Search the listing for the word "label" and return each line that contains it.

::: Source records :::

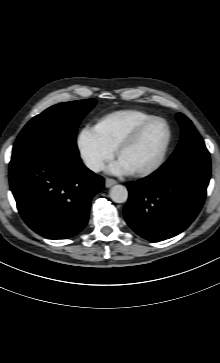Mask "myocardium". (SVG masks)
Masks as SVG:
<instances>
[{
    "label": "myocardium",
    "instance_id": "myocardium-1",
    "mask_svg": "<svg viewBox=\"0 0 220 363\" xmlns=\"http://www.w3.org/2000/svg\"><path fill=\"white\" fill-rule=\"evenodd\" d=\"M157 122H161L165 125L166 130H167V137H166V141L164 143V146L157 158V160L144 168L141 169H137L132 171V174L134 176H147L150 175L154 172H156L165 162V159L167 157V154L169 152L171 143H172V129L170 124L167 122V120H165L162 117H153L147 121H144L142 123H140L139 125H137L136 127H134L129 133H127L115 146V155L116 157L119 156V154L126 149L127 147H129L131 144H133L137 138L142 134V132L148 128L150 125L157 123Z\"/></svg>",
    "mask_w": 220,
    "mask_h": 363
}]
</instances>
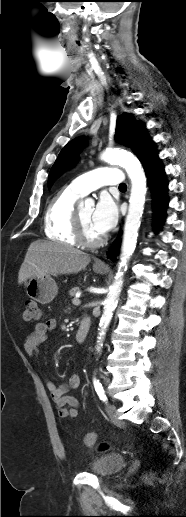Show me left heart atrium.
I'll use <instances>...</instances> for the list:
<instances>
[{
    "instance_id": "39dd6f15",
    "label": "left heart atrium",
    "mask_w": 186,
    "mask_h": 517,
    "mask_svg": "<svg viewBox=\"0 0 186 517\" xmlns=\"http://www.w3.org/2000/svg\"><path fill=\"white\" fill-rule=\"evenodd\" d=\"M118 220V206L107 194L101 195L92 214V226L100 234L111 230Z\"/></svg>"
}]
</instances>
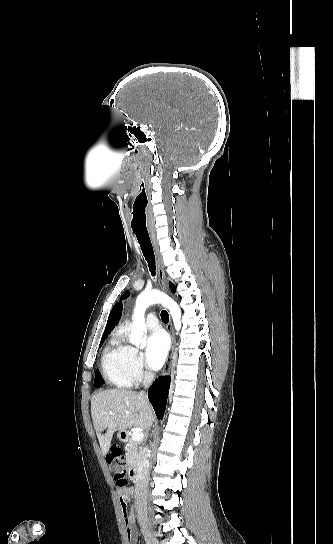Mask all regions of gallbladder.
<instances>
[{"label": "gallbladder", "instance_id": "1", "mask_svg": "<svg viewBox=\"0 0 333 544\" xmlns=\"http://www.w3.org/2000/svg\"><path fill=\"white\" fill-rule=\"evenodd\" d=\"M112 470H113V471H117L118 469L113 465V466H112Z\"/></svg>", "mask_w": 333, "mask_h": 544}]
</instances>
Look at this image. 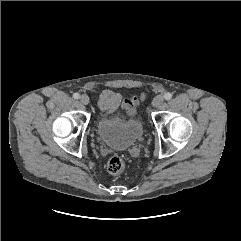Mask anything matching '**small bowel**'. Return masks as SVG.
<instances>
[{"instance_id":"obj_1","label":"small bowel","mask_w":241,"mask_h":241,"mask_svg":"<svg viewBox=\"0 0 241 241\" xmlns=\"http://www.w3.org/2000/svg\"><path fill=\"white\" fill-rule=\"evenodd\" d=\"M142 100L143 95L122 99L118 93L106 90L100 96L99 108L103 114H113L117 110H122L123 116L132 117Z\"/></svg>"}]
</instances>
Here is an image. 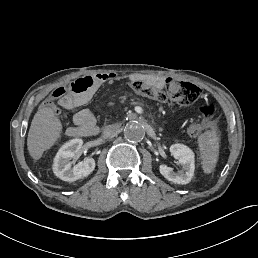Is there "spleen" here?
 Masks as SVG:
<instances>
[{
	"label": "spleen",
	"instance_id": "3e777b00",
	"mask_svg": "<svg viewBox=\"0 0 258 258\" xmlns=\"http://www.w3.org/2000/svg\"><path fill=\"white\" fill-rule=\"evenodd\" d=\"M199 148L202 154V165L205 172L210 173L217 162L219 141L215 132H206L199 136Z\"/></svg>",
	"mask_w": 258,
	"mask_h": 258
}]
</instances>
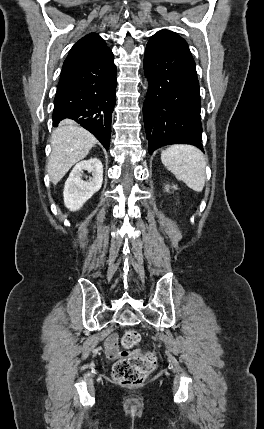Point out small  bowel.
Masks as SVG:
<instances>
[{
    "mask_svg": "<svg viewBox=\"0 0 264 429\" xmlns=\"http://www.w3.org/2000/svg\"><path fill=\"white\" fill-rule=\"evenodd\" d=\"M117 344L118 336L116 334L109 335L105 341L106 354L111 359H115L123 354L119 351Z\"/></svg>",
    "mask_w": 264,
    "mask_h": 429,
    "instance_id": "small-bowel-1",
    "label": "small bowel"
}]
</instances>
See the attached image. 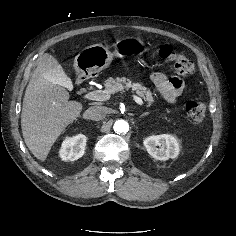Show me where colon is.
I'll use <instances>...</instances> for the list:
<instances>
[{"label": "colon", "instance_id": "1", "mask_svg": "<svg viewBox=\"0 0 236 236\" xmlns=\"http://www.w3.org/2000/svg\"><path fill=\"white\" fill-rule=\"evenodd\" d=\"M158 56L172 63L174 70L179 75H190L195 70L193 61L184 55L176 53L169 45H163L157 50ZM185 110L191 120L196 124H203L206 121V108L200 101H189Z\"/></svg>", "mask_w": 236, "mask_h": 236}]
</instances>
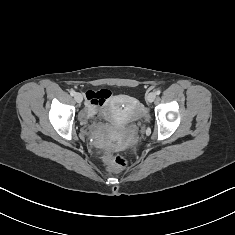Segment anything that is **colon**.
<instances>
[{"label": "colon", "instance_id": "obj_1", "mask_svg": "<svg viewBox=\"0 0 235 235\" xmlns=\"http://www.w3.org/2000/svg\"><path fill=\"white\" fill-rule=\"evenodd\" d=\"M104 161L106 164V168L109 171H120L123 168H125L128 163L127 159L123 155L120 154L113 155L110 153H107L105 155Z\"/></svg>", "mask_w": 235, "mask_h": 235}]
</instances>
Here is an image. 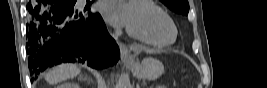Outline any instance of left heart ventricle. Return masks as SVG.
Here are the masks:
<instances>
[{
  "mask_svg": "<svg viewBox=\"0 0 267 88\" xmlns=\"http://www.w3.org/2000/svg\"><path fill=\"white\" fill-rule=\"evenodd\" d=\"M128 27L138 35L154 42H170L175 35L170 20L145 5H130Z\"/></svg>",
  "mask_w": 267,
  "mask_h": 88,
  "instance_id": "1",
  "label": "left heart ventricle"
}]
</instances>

:::

▶ Solution:
    "label": "myocardium",
    "label": "left heart atrium",
[{"label": "gallbladder", "instance_id": "1", "mask_svg": "<svg viewBox=\"0 0 333 544\" xmlns=\"http://www.w3.org/2000/svg\"><path fill=\"white\" fill-rule=\"evenodd\" d=\"M112 470H113V471H117L118 469L113 465V466H112Z\"/></svg>", "mask_w": 333, "mask_h": 544}]
[{"instance_id":"obj_1","label":"small bowel","mask_w":241,"mask_h":241,"mask_svg":"<svg viewBox=\"0 0 241 241\" xmlns=\"http://www.w3.org/2000/svg\"><path fill=\"white\" fill-rule=\"evenodd\" d=\"M142 100L143 95L122 99L118 93L106 90L100 96L99 108L103 114H113L117 110H122L123 116L132 117Z\"/></svg>"}]
	"label": "spleen",
    "label": "small bowel"
[{"label": "colon", "instance_id": "1", "mask_svg": "<svg viewBox=\"0 0 236 236\" xmlns=\"http://www.w3.org/2000/svg\"><path fill=\"white\" fill-rule=\"evenodd\" d=\"M158 56L172 63L174 70L179 75H190L195 70L193 61L184 55L176 53L169 45H163L157 50ZM185 110L191 120L196 124H203L206 121V108L200 101H189Z\"/></svg>", "mask_w": 236, "mask_h": 236}]
[{"label": "colon", "instance_id": "obj_1", "mask_svg": "<svg viewBox=\"0 0 235 235\" xmlns=\"http://www.w3.org/2000/svg\"><path fill=\"white\" fill-rule=\"evenodd\" d=\"M104 161L106 164V168L109 171H120L123 168H125L128 163L127 159L123 155L120 154L113 155L110 153H107L105 155Z\"/></svg>", "mask_w": 235, "mask_h": 235}]
  "label": "left heart ventricle"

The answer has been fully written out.